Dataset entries
______

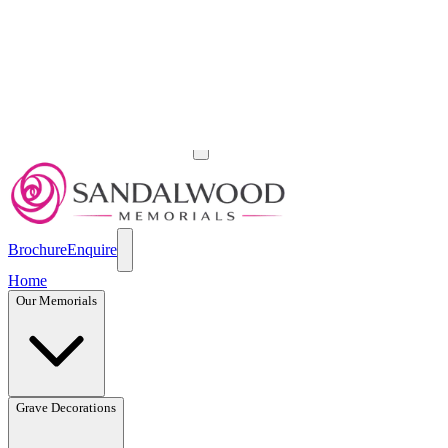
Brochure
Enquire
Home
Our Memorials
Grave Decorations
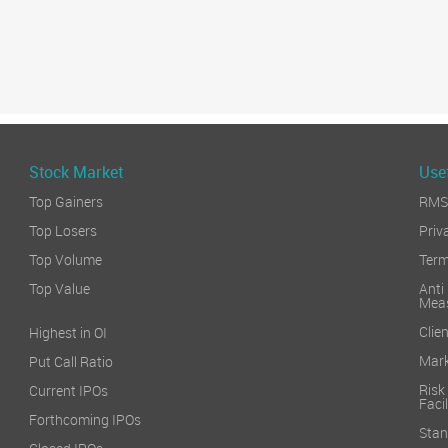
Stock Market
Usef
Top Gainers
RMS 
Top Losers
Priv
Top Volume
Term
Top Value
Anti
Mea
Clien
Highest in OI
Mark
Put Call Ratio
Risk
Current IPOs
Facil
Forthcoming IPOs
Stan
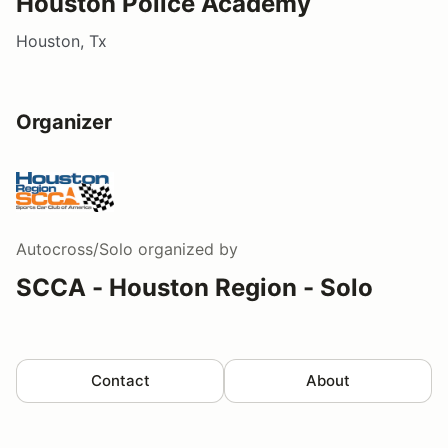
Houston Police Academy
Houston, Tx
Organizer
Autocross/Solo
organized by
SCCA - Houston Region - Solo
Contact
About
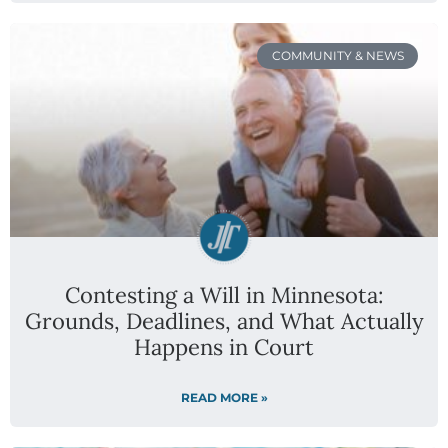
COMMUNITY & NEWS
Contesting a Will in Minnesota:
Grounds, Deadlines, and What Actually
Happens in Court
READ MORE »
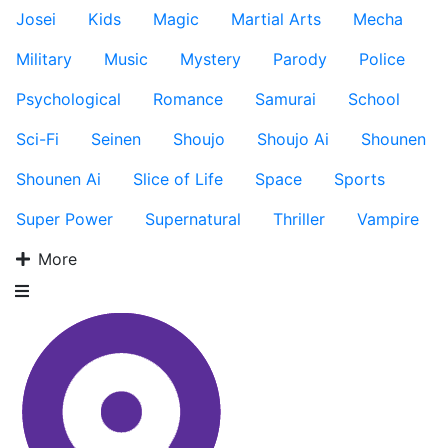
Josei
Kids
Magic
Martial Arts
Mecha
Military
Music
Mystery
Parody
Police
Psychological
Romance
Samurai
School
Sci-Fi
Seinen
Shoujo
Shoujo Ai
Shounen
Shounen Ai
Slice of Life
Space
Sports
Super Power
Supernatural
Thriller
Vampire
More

______

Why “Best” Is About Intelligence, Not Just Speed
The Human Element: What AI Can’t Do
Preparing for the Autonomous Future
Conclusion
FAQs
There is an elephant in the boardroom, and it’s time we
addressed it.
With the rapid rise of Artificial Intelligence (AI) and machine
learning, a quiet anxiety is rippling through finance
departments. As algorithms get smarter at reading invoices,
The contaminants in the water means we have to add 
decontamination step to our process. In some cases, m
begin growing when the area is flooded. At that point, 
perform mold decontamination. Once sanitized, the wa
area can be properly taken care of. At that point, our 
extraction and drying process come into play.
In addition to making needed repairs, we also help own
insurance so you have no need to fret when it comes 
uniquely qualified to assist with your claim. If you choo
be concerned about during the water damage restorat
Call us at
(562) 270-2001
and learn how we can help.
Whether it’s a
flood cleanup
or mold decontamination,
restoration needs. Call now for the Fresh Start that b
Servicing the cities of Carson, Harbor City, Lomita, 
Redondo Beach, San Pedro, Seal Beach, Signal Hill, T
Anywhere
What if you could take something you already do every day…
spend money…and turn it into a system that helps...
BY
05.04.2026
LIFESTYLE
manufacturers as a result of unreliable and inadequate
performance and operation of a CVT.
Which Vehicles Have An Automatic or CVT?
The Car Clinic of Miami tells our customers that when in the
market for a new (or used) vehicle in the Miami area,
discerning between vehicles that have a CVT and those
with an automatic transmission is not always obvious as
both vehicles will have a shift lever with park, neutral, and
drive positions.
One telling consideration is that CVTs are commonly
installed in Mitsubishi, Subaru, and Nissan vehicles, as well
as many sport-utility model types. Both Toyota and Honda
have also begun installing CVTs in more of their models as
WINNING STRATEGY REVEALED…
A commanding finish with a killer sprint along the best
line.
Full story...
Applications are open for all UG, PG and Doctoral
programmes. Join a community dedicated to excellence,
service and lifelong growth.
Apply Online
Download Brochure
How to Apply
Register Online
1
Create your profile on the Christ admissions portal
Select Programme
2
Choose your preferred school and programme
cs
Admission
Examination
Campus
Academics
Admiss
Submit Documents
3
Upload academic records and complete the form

______

■ **WHAT YOU ARE ASKED TO DO**
From the records above, transcribe without alteration every line from the one with "A commanding finish" to the one with "Upload academic records and complete the form", inclusive.

■ **ANSWER BOX**
A commanding finish with a killer sprint along the best
line.
Full story...
Applications are open for all UG, PG and Doctoral
programmes. Join a community dedicated to excellence,
service and lifelong growth.
Apply Online
Download Brochure
How to Apply
Register Online
1
Create your profile on the Christ admissions portal
Select Programme
2
Choose your preferred school and programme
cs
Admission
Examination
Campus
Academics
Admiss
Submit Documents
3
Upload academic records and complete the form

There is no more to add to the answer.